The Legend of Zelda: Breath of the Wild ha sido sin duda uno de los juegos que más he esperado en toda mi vida. Recuerdo ese E3 de Nintendo donde Aonuma nos presentó esa pradera tan preciosa y ese Guardián tan interesante, así como el cambio de vestimenta de Link, lo que daba para infinidad de teorías (como acabaría pasando).
Para celebrar su futuro lanzamiento, me dispuse a realizar el #AñoZelda, un hashtag que usaría para comentar en Twitter cómo me iba pasando los juegos de la saga que me quedaban por jugar (principalmente los de NES, SNES y GameBoy), así como rejugar los otros que sí me había pasado. Y dos veces lo tuve que hacer dado los retrasos que sufrió el juego (por suerte para mejor).
Recuerdo ese 3 de marzo de 2017 como si fuese ayer. Me pusieron una clase práctica por la tarde en la universidad, cuando el repartidor de Amazon trajo la consola, así como una clase de conducir. Al terminarla, fui con esas prisas e ilusión que da comprar una nueva consola para instalarla, descargar la demo del Snipperclips y, por fin, disfrutar del juego que llevaba años esperando.

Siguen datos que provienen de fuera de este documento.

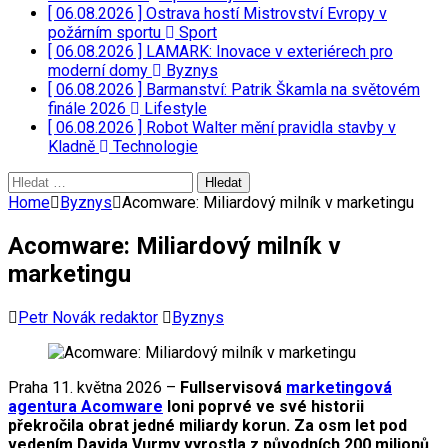
[ 06.08.2026 ]
Ostrava hostí Mistrovství Evropy v
požárním sportu
Sport
[ 06.08.2026 ]
LAMARK: Inovace v exteriérech pro
moderní domy
Byznys
[ 06.08.2026 ]
Barmanství: Patrik Škamla na světovém
finále 2026
Lifestyle
[ 06.08.2026 ]
Robot Walter mění pravidla stavby v
Kladně
Technologie
Vyhledávání
Home
Byznys
Acomware: Miliardový milník v marketingu
Acomware: Miliardový milník v
marketingu
Petr Novák redaktor
Byznys
Praha 11. května 2026 –
Fullservisová
marketingová
agentura Acomware
loni poprvé ve své historii
překročila obrat jedné miliardy korun. Za osm let pod
vedením Davida Vurmy vyrostla z původních 200 milionů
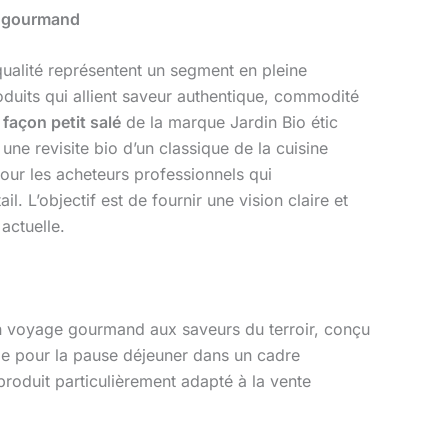
et gourmand
qualité représentent un segment en pleine
oduits qui allient saveur authentique, commodité
s façon petit salé
de la marque Jardin Bio étic
ne revisite bio d’un classique de la cuisine
pour les acheteurs professionnels qui
. L’objectif est de fournir une vision claire et
actuelle.
à un voyage gourmand aux saveurs du terroir, conçu
le pour la pause déjeuner dans un cadre
produit particulièrement adapté à la vente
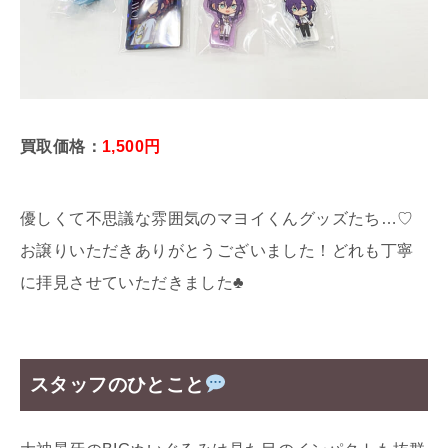
買取価格：
1,500円
優しくて不思議な雰囲気のマヨイくんグッズたち…♡
お譲りいただきありがとうございました！どれも丁寧
に拝見させていただきました♣
スタッフのひとこと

Mi primera experiencia fue de sorpresa, pero con sus toques de «uy, esto no termina de gustarme», como lo son los orbes de valía, que dividían las piezas de corazón con las de resistencia, provocando un resultado muy raro que no terminó de convencerme. Conforme iba avanzando seguía flipando por todo lo que el juego ofrecía y por todo lo que se podía hacer. Hasta que me di cuenta de algo.
Los objetos eran la tabla sheikav, la historia no era tan potente como el resto de juegos… Y las mazmorras eran una decepción, no por la cantidad, sino por la calidad. Y no digo con esto que las Bestias Divinas no tengan calidad, sino que la suya no me terminó de gustar. Pero, fuera de todo esto, lo disfruté como un enano y sigo haciéndolo, habiéndomelo pasado unas siete veces y una muy reciente desde la OLED.
Pero, cuando pensaba que todo estaría gris, llegó una sorpresa: Link’s Awakening, mi segundo Zelda favorito, recibiría un remake impresionante. Y más adelante, aunque siendo más bien una remasterización, estaría Skyward Sword HD, después del anuncio de la secuela de Breath of the Wild. Y aquí es donde entra el interés de los fans.
Con fecha de marzo de 2021, Link’s Awakening ha vendido 5,49 millones de copias (fuente), y en septiembre del mismo año Skyward Sword vendió 3,6 millones de unidades (fuente). Desde ese mismo mes Breath of the Wild ha vendido 24,13 millones de copias (fuente). Sabiendo que se tratan de un remake de un título en 2D, y otro una remasterización de un título en 3D, creo que son cifras muy muy respetables.
Mi pánico reside en qué vendrá después de la secuela. ¿Volveremos a ver otra secuela más del mismo juego? ¿Veremos un remake más fuerte de Ocarina of Time, por ejemplo? ¿Todos los juegos de Zelda serán igual de grandes (y esperemos menos monótonos) con la libertad absoluta que caracteriza a Breath of the Wild, consecuencia de una historia más simple que las demás?
No quiero hacer más larga esta columna de lo que ya es, pero sí quiero decir algo: no hay nada que temer por el futuro de The Legend of Zelda. No sé si habrás leído todo lo que he dicho antes o si, al entrar, has visto la negrita y has empezado a leer por aquí, pero así muy coloquialmente, habría que estar muy fumado para decir que Breath of the Wild ha matado a la saga.
Habrá asustado a muchos fans clásicos que no aceptan los cambios. Pero cuando uno es fan de Zelda, sabe disfrutar de todo lo que le dan y, a su vez, es capaz de ser crítico con lo que le gusta y lo que no. Igual, en un futuro, vemos un nuevo Zelda en 2D, igual vemos otro en 3D, igual es un remake. Igual, igual, igual.
Este no es un futuro que podamos controlar.